Check each line of the material, and show the ones that include the word "with".

------------------------

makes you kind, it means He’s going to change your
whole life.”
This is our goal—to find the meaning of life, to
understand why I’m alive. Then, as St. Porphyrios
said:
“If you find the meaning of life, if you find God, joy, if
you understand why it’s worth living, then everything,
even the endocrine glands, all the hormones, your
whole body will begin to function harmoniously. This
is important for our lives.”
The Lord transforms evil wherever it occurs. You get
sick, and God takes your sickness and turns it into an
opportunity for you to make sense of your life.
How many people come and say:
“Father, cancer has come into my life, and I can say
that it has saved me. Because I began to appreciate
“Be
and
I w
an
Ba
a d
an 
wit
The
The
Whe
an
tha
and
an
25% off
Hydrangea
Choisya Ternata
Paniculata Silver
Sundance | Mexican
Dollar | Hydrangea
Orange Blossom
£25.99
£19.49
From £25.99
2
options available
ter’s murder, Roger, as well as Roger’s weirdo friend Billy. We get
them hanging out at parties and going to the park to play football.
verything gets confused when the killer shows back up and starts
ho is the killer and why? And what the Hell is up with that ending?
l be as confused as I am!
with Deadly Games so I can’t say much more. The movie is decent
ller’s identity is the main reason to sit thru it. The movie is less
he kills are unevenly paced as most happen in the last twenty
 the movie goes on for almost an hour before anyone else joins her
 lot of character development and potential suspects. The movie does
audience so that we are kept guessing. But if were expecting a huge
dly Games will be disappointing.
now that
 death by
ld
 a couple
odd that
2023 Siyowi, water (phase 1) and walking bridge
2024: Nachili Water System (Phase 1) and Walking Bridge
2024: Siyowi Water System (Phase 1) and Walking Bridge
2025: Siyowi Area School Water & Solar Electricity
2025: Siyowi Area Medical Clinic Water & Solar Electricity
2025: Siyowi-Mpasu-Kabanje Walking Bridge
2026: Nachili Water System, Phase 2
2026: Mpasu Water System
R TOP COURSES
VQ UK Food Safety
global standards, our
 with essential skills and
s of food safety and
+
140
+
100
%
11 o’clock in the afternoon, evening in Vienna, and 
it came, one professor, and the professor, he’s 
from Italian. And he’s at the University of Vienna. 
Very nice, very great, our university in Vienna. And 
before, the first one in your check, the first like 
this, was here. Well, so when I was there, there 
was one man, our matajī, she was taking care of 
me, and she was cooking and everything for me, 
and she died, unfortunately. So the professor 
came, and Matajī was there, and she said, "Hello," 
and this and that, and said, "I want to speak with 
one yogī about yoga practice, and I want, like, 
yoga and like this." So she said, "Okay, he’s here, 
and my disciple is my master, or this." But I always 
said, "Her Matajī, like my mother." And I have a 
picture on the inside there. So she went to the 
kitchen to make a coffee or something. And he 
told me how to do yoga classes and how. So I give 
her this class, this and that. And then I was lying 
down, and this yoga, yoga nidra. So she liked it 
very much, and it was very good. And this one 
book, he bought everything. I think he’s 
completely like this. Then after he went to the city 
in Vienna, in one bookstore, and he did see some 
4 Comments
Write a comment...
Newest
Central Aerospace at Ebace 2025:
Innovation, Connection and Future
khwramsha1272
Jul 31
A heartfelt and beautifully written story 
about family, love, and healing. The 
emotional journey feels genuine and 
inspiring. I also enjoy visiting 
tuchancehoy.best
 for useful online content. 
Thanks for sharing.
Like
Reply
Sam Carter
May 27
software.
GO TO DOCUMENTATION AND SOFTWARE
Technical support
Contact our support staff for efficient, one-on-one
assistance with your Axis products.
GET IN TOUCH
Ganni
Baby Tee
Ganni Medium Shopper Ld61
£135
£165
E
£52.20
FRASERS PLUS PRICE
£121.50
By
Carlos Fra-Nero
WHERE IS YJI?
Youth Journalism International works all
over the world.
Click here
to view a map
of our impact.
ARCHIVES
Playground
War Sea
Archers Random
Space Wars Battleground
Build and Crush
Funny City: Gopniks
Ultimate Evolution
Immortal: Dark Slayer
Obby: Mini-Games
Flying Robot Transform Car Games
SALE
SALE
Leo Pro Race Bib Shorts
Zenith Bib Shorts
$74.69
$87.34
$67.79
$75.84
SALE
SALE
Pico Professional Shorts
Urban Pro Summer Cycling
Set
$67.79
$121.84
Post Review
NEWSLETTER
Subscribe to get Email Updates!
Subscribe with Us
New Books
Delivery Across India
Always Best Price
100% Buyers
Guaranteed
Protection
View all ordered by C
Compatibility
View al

------------------------

# Result of this exercise:
ho is the killer and why? And what the Hell is up with that ending?
with Deadly Games so I can’t say much more. The movie is decent
 with essential skills and
and this and that, and said, "I want to speak with 
assistance with your Axis products.
Subscribe with Us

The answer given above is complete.